The Department of Housing and Urban Development (HUD) spends $10 billion a year on “community planning and development” subsidies to state and local governments. Community development sounds uplifting, but it involves mundane activities such as filling potholes.
Budget expert Tad DeHaven alerted me to this article in the Altoona Mirror yesterday:
City Council recently approved a fairly standard plan for spending its annual entitlement money from the federal Department of Housing and Urban Development.
… This year’s funding for [Community Development Block Grant] CDBG was $1.42 million — not much different from last year’s amount.
Loan paybacks of $162,000 brought this year’s CDBG total to $1.58 million, according to a summary provided by CDBG program Manager Mary Johnson.
Of that, $346,000 will go for rehabilitation of single-family homes; $306,000 for demolition of blighted properties; $301,000 for program administration; $332,000 for street paving; $235,000 for the city’s bike patrol and $67,000 for code enforcement all in low- to moderate-income areas.
Of $193,000 in HOME funding, $129,000 will go for rehabilitation of rental properties, $44,000 for an upgrade of Improved Dwellings for Altoona’s Woodrow Wilson Gardens parking lot in Garden Heights and $19,000 for program administration.

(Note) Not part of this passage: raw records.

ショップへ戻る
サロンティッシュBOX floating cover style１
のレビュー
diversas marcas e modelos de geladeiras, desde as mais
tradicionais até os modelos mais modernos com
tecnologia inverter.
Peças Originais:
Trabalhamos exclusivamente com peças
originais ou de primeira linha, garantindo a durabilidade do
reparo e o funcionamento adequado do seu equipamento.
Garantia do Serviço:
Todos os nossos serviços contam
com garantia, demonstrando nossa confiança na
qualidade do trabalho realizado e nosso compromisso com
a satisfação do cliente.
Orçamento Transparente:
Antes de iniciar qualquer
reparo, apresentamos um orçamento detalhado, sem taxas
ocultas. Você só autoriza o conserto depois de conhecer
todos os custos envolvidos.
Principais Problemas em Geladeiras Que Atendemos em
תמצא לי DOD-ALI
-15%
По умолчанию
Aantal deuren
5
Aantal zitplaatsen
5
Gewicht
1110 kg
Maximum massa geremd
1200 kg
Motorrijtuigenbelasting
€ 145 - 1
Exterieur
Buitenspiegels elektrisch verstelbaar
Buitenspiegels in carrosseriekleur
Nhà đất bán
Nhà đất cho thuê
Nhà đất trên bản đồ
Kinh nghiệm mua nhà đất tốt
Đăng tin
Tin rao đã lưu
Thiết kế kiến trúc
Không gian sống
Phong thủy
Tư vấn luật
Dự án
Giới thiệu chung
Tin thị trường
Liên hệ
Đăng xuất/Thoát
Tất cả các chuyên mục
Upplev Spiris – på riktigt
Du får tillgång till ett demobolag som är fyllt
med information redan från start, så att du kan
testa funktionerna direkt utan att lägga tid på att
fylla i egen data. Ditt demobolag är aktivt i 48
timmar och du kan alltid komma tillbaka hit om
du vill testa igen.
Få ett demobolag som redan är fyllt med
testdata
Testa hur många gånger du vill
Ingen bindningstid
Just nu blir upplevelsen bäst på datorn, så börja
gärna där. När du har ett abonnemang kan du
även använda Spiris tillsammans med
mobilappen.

These activities are entirely local in nature, so why involve the federal government? The Woodrow Wilson apartment company pays $674,000 a year in local property taxes. Why not let the company keep some of that cash and pave its own parking lot? That would be easier than imposing federal income taxes on Altoona residents, sending the money to Washington to pay for the HUD bureaucracy, and having some of it trickle back down to Altoona.